I figured it might be fun to continue this one-sided discussion about Productivity, so here we go! For lots of managers, there’s a holy grail – the idea of 100% efficiency – which, as we all know from the 2nd Law of Thermodynamics is impossible! (What? That’s just for heat engines? oh.) No, the real reason it’s impossible is because it’s unsustainable. At some point, variation will enter the system which will cause disruptions to that 100% efficiency. If you’ve ever done the “airplane game” at some agile training workshop or other you’ll know the concept. If not, think of a traffic jam. If a highway is full of cars, adding more cars won’t speed up the traffic; in fact, it’s the opposite. Adding more cars will slow it down even more.
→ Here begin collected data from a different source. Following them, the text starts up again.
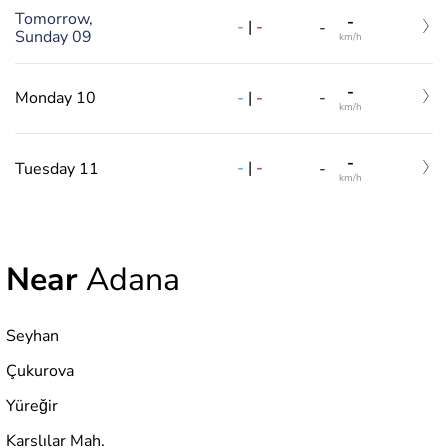
Tomorrow,
-
-
|
-
-
Sunday 09
km/h
-
-
|
-
Monday 10
-
km/h
-
-
|
-
Tuesday 11
-
km/h
Near
Adana
Seyhan
Çukurova
Yüreğir
Karslılar Mah.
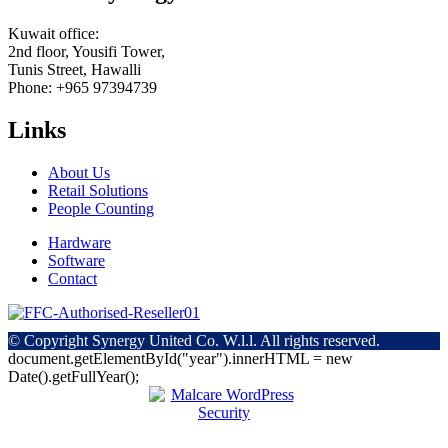
Kuwait office:
2nd floor, Yousifi Tower,
Tunis Street, Hawalli
Phone: +965 97394739
Links
About Us
Retail Solutions
People Counting
Hardware
Software
Contact
© Copyright
Synergy United Co. W.l.l. All rights reserved.
document.getElementById("year").innerHTML = new
Date().getFullYear();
For example, take a machine that can stamp out 60 widgets in a minute. It takes three inputs that must be entered into the system simultaneously. If any one of those inputs varies by a little bit, the machine will fail and the new inputs will start piling up behind. And then you have to stop the line, and fix whatever the problem is. Maybe it’s a quick fix, seconds even, but you’ve messed up the efficiency and you’ve created defects.
The fix is to introduce buffers into the system. By slowing the system down, problems caused by normal levels of variance will not reduce the efficiency of the system. This is kind of the same idea that created those ramp meters at the highway on-ramps.
So how does this relate to Software Development? If we try to complete more work in a given timebox than the team is capable of completing, the effort expended in trying to complete that work will actually make the team less productive, not more. Putting an amount of work that is lower than (imagined) capacity will increase the likelihood that it all gets done regardless of normal levels of variance, creating a more predictable and stable cadence. This will be more efficient than stuffing the iteration with as much work as possible. This is why Kanban has WIP limits. It creates that buffer to help ward off the effects of variance in the system.